• Exercise instructions: Lines before the one containing "Detect and localize" are not wanted; restate the rest below word for word, through the last line, but drop any pictures.

• Records to process:
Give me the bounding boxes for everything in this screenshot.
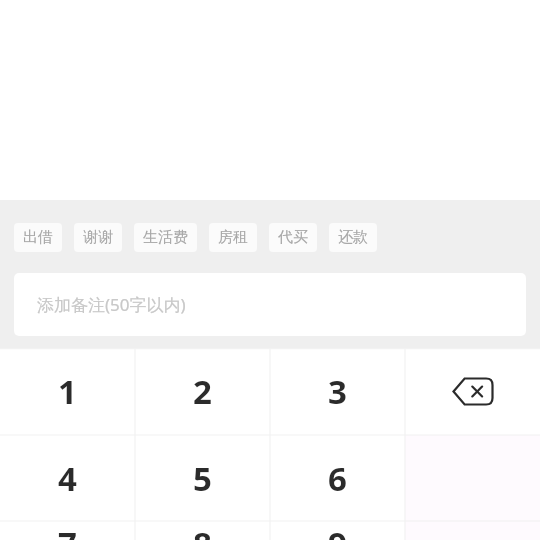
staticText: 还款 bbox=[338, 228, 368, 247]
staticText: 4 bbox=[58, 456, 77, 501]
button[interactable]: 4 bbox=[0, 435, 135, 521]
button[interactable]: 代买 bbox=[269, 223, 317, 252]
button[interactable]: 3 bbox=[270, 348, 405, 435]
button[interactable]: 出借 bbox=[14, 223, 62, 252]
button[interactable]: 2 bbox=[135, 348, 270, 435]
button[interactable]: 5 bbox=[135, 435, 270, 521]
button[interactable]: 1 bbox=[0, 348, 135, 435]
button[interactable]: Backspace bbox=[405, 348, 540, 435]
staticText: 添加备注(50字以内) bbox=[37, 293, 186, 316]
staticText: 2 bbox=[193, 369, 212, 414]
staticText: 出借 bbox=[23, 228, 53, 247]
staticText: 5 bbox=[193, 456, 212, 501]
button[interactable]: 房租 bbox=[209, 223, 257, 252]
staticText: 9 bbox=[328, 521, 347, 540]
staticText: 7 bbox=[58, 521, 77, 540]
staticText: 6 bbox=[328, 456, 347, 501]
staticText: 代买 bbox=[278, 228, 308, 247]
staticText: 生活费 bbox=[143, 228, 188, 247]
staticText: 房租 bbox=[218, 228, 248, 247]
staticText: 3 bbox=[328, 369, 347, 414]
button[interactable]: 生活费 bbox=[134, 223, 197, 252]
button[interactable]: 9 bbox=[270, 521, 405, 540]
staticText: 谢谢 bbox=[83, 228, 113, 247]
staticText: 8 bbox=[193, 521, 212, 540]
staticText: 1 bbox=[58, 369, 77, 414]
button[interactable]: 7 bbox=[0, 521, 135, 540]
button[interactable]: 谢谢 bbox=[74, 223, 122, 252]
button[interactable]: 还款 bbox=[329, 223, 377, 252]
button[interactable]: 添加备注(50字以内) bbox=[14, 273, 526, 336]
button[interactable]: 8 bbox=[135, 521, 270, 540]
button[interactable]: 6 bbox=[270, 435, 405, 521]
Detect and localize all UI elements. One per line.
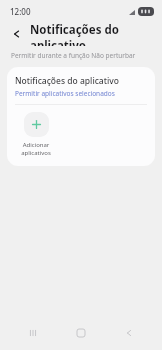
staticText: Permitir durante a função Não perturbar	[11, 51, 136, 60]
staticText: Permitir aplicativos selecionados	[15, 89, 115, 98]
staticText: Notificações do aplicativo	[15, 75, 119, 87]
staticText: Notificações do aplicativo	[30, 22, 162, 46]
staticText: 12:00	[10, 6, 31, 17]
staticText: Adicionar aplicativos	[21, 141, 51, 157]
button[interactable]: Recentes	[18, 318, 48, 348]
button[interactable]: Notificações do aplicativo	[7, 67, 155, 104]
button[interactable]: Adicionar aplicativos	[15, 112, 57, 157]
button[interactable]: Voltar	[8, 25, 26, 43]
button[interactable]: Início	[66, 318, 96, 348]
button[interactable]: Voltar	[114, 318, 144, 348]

• Task response:
Detect and localize all UI elements. One per line.
staticText: Permitir durante a função Não perturbar	[11, 51, 136, 60]
staticText: Permitir aplicativos selecionados	[15, 89, 115, 98]
staticText: Notificações do aplicativo	[15, 75, 119, 87]
staticText: Notificações do aplicativo	[30, 22, 162, 46]
staticText: 12:00	[10, 6, 31, 17]
staticText: Adicionar aplicativos	[21, 141, 51, 157]
button[interactable]: Recentes	[18, 318, 48, 348]
button[interactable]: Notificações do aplicativo	[7, 67, 155, 104]
button[interactable]: Adicionar aplicativos	[15, 112, 57, 157]
button[interactable]: Voltar	[8, 25, 26, 43]
button[interactable]: Início	[66, 318, 96, 348]
button[interactable]: Voltar	[114, 318, 144, 348]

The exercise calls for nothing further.